Histoire de la Marine de France

 

 

Le phocéen Pythéas découvre Thulé

 

et

 

Massilia

résiste aussi aux Romains

(- 49 av. J.C.)

 

 

 

illustrations

Une légende entoure la naissance de Massalia (Marseille).

600 ans avant notre ère, une galère phocéenne abordait dans une baie abritée de la Gaule

Phocée était une cité grecque d'Asie mineure, située sur la côte de la mer Égée, dans le golfe de Smyrne, aujourd'hui Izmir, en Turquie, qui a été fondée entre le Xème siècle et le VIIIème siècle av. J.-C. par des Grecs venus de Grèce continentale et qui fut détruite en 546 av. J.-C., par les Perses. Les riches familles de la métropole auront eu le temps de fuir et de venir se réfugier dans leurs colonies, contribuant ainsi à leur développement.

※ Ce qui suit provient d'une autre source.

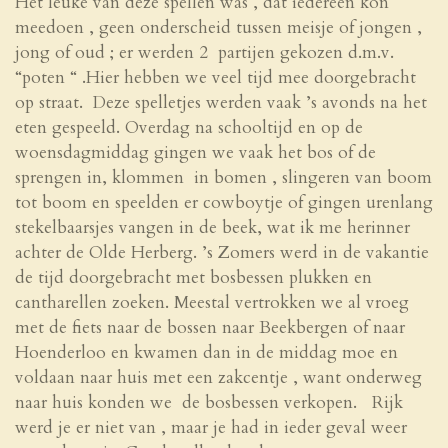
Het leuke van deze spellen was , dat iedereen kon
meedoen , geen onderscheid tussen meisje of jongen ,
jong of oud ; er werden 2 partijen gekozen d.m.v.
“poten “ .Hier hebben we veel tijd mee doorgebracht
op straat. Deze spelletjes werden vaak ’s avonds na het
eten gespeeld. Overdag na schooltijd en op de
woensdagmiddag gingen we vaak het bos of de
sprengen in, klommen in bomen , slingeren van boom
tot boom en speelden er cowboytje of gingen urenlang
stekelbaarsjes vangen in de beek, wat ik me herinner
achter de Olde Herberg. ’s Zomers werd in de vakantie
de tijd doorgebracht met bosbessen plukken en
cantharellen zoeken. Meestal vertrokken we al vroeg
met de fiets naar de bossen naar Beekbergen of naar
Hoenderloo en kwamen dan in de middag moe en
voldaan naar huis met een zakcentje , want onderweg
naar huis konden we de bosbessen verkopen. Rijk
werd je er niet van , maar je had in ieder geval weer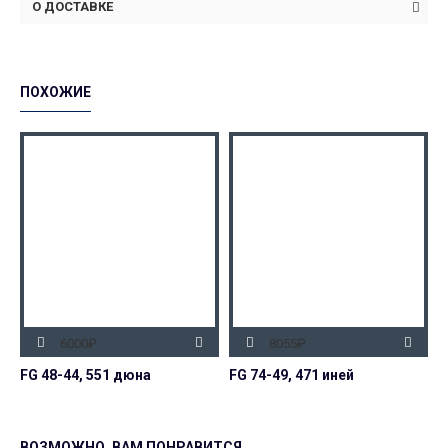
О ДОСТАВКЕ
ПОХОЖИЕ
6000₽
8055₽
FG 48-44, 551 дюна
FG 74-49, 471 иней
F
ВОЗМОЖНО, ВАМ ПОНРАВИТСЯ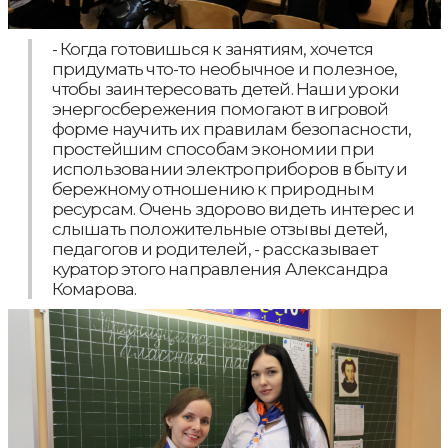
- Когда готовишься к занятиям, хочется
придумать что-то необычное и полезное,
чтобы заинтересовать детей. Наши уроки
энергосбережения помогают в игровой
форме научить их правилам безопасности,
простейшим способам экономии при
использовании электроприборов в быту и
бережному отношению к природным
ресурсам. Очень здорово видеть интерес и
слышать положительные отзывы детей,
педагогов и родителей, - рассказывает
куратор этого направления Александра
Комарова.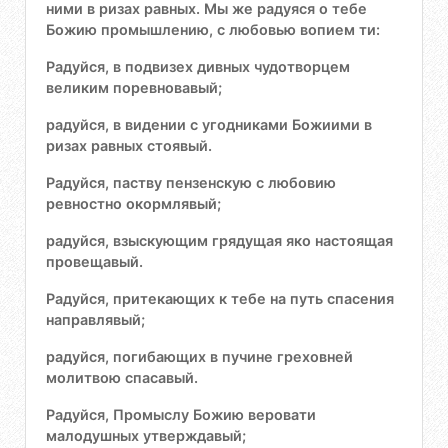
ними в ризах равных. Мы же радуяся о тебе
Божию промышлению, с любовью вопием ти:
Радуйся, в подвизех дивных чудотворцем
великим поревновавый;
радуйся, в видении с угодниками Божиими в
ризах равных стоявый.
Радуйся, паству пензенскую с любовию
ревностно окормлявый;
радуйся, взыскующим грядущая яко настоящая
провещавый.
Радуйся, притекающих к тебе на путь спасения
направлявый;
радуйся, погибающих в пучине греховней
молитвою спасавый.
Радуйся, Промыслу Божию веровати
малодушных утверждавый;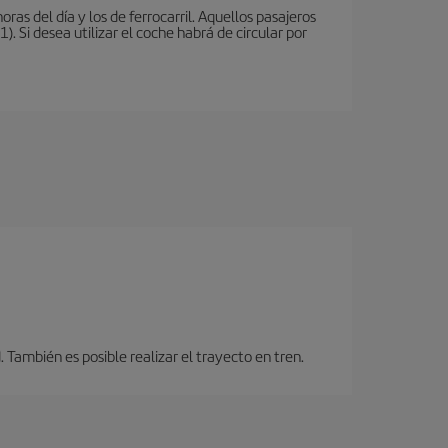
oras del día y los de ferrocarril. Aquellos pasajeros
 Si desea utilizar el coche habrá de circular por
También es posible realizar el trayecto en tren.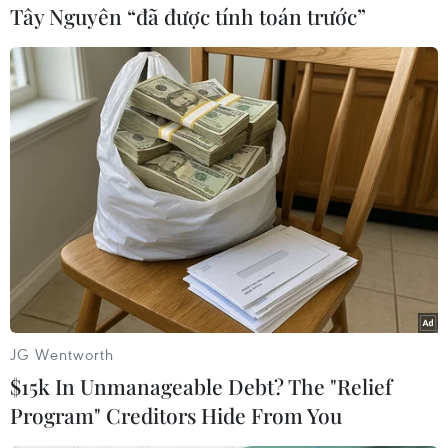
dài.
Tây Nguyên “đã được tính toán trước”
(Vietnam+)
JG Wentworth
$15k In Unmanageable Debt? The "Relief
Program" Creditors Hide From You
#Tỷ giá
#Đồng USD
#Nhân dân tệ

A proximité, la tribu ligure des Ségobriges était en fête. Les étrangers furent conviés au banquet que donnait le chef de la tribu, nommé Nann. Ce jour-là, sa fille Gyptis devait choisir parmi les convives un époux en lui offrant, d'après la coutume, une coupe de vin. Charmée de la haute mine du commandant des Phocéens, elle se dirigea vers lui, lui présenta la coupe et l'épousa. Protis (ou Euxène), reçut des Ligures un emplacement suffisant pour construire une ville, et Massalia, sortit de terre.


Le site est admirable et émerveille les nouveaux arrivants, que la stérilité de leur presqu'île rocailleuse obligeait à courir les mers. La civilisation agreste des indigènes, pasteurs pour la plupart, permis aux nouveaux venus d'asseoir leur monopole du commerce maritime. Avisée de l'aventure de Protis, la métropole phocéenne se hâta de lui venir en aide ; elle équipa plusieurs galères à 50 rames, ornées à la proue d'une tête sculptée de phoque; les jeunes gens s'y embarquèrent en foule avec vivres, semences, plants de vigne et d'olivier, armes,... Ils apportaient aussi du feu sacré et une statue de Diane, que la pythonisse d'Ephèse leur avait remise. Immédiatement 2 temples s'élevèrent au sommet de la colline, dominant la rade.
Peu à peu, la nouvelle cité s'enveloppa d'une enceinte de tours, car les Ligures, convoitant les riches cargaisons qui entraient dans son port, s'étaient confédérés pour chasser les « occupants », qu’ils avaient pourtant accueillis à l’origine. Attaquée de toutes parts, la petite colonie aurait succombé sans le soutien de tribus celtiques de Bellovèse, qui descendaient vers l'Italie. Elle fut dégagée, et sa puissance affermie n'eut bientôt plus d'embûches à redouter.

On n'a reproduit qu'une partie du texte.